There are lots of federal statutes that I'd be inclined to view as unconstitutional. I'd give the fish-eye to the federal regulation of abortions, the anti-arson statute, the Mann Act, the anti-car-jacking statute, the Endangered Species Act as applied to residential property, and a slew of others. That the Court upholds these statutes when they contain baloney "jurisdictional elements" raises a true reductio.
But drawing a line in the sand on the question of conscription strikes me as a colossal non sequitur. Allowing conscription does not permit Congress to do anything, and barring conscription does precious little to prevent Congress from doing anything.
Posted by: Rick Hills | Feb 1, 2011 10:00:09 AM
Rick: It seems to me that, for Judge Vinson, the "non-infinity rule" does the work that the no-commandeering rule did for Justice Scalia in Printz. The Judge can concede, he thinks, (i) a valid / permissible / authorized end, and (ii) a reasonable relationship between the means at issue and that end, but still insist that (iii) because the constitutionality of the means at issue depends on it being the case that Congress can do anything it wants, (iv) the means at issue is not "proper."

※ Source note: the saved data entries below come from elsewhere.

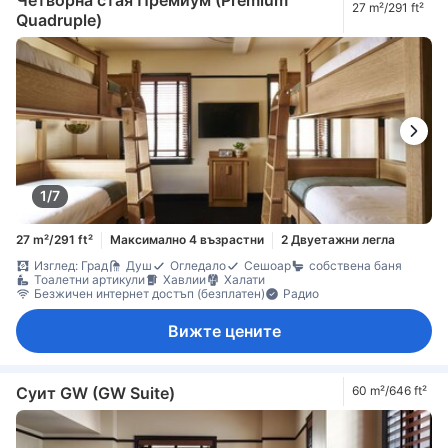
Четворна стая Премиум (Premium
27 m²/291 ft²
Quadruple)
1/7
27 m²/291 ft²
Максимално 4 възрастни
2 Двуетажни легла
Изглед: Град
Душ
Огледало
Сешоар
собствена баня
Тоалетни артикули
Хавлии
Халати
Безжичен интернет достъп (безплатен)
Радио
Вижте цените
Суит GW (GW Suite)
60 m²/646 ft²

So, we could push back and say (among other things) (1) it is *not* the case that the non-infinity rule is violated by upholding the mandate (i.e., deny that allowing Congress to enact the mandate requires allowing Congress to enact anything / everything), or (2) the non-infinity rule does not, in fact, constrain the reach of the N & P Clause. Because I am one of those wackos who thinks that the Necessary and Proper Clause really does suggest the existence of (judicially enforceable) lines between means that are "necessary and proper" and those that are, Congress's preferences notwithstanding, not, I guess I'm more inclined to go with (1). What do you think?
Posted by: Rick Garnett | Feb 1, 2011 8:51:14 AM
Charles Dickens' "The law is a ass" might be directed at the declarer of what the law is.